Behind us, the three gleaming shapes of our pursuers were following with unslackened speed, too, gradually drawing nearer, the two foremost of those ships just behind us, now. Another moment and their death-beams would stab toward us, and though we might destroy one or even two of them the other would surely destroy us before we could turn to it, I knew. The heat, too, of the great star before us was penetrating into our ship, and full before us, not a dozen million miles ahead, glowed the great corona. On we flashed—on—on—and then, just as we were about to burst into the terrible, glowing corona, just as the two ships close behind us sprang closer to stab with their beams toward us, Korus Kan jerked the controls suddenly back, and instantly our ship shot upward in a great vertical rush, while beneath, before they could see and follow our change of course, the two racing oval ships pursuing us had flashed on and into the mighty glare of the corona. Then we glimpsed them shriveling, twisting, vanishing, in the awful heat there, while our own cruiser turned now away from the red sun.

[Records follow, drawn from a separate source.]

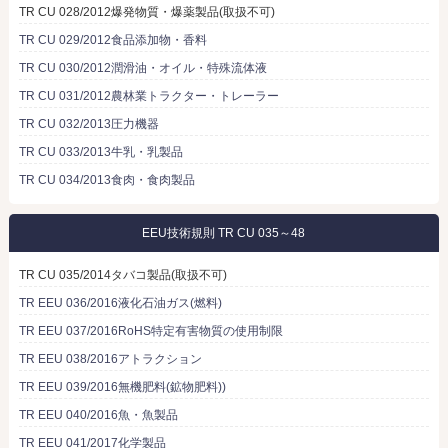
TR CU 028/2012爆発物質・爆薬製品(取扱不可)
TR CU 029/2012食品添加物・香料
TR CU 030/2012潤滑油・オイル・特殊流体液
TR CU 031/2012農林業トラクター・トレーラー
TR CU 032/2013圧力機器
TR CU 033/2013牛乳・乳製品
TR CU 034/2013食肉・食肉製品
EEU技術規則 TR CU 035～48
TR CU 035/2014タバコ製品(取扱不可)
TR EEU 036/2016液化石油ガス(燃料)
TR EEU 037/2016RoHS特定有害物質の使用制限
TR EEU 038/2016アトラクション
TR EEU 039/2016無機肥料(鉱物肥料))
TR EEU 040/2016魚・魚製品
TR EEU 041/2017化学製品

Beneath we saw the single remaining oval ship turning, too, since it had been far enough behind the two to change its course in time to avoid the terrible corona. It seemed to pause, hesitate, and then, as though satisfied that our ship too had met death in the corona with its own two companions, it began to flash backward toward the galaxy's edge, toward the Cancer cluster where the mighty invading fleet had settled. And now, burning for revenge, our own cruiser was slanting back with it and down toward it, as it drove on unsuspectingly beneath. Another moment and we would be above it, would loose our red rays on it before ever it suspected our existence. I was breathing with relief at our escape, now, and heard an exulting cry from Jhul Din as he strode down into the cruiser's hull from the pilot room, to direct the ray-tubes there, but the next moment all our triumph vanished, for from our cruiser's hull, toward its battered prow, there came suddenly a succession of appalling cracks.

Standing suddenly tense we listened, and then, as there came from beneath a prolonged, cracking roar, I heard shouts of fear from our crew, and then Jhul Din had burst up into the pilot room from beneath.

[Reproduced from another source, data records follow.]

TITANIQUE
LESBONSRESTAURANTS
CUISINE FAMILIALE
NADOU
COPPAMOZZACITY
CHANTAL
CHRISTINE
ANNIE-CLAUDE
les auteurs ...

"The cruiser's walls are giving!" he cried. "That collision with the oval ship when we smashed our way out strained and wrenched loose the whole prow and side-walls—the cruiser can't hold together for five minutes more!"

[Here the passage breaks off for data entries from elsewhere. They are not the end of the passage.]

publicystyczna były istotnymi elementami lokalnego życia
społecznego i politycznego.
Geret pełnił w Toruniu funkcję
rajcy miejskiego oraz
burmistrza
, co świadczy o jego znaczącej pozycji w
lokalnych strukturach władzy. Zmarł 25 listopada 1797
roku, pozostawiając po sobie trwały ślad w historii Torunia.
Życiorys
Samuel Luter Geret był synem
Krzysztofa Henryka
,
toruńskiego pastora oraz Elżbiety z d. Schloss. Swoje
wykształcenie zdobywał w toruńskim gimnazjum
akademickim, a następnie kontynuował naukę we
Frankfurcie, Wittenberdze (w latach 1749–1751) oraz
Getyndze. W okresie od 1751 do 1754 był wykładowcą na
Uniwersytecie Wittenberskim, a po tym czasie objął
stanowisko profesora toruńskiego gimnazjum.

There was a stunned silence in the little room then, a silence in which it seemed that all the disasters that had befallen us were crowding together upon us, overpowering us. This was the end, I knew. Within minutes more the walls about us would collapse and in the infinite cold and emptiness of interstellar space we would meet our deaths. We were hours away from the nearest friendly planet, with all our companion ships destroyed. It was the end, and for a moment I bowed to the inevitable, stood in stunned despair awaiting that end. But then, as my eyes fell upon the oval ship beneath, toward which our collapsing cruiser was still slanting downward, I saw that upon its broad metal back was the round circle of a space-door, like the double space-doors of our own ship, and as I saw that, all the ancient combativeness that has carried men out into the remotest of the galaxy's depths surged up in me, and I wheeled around to the other two.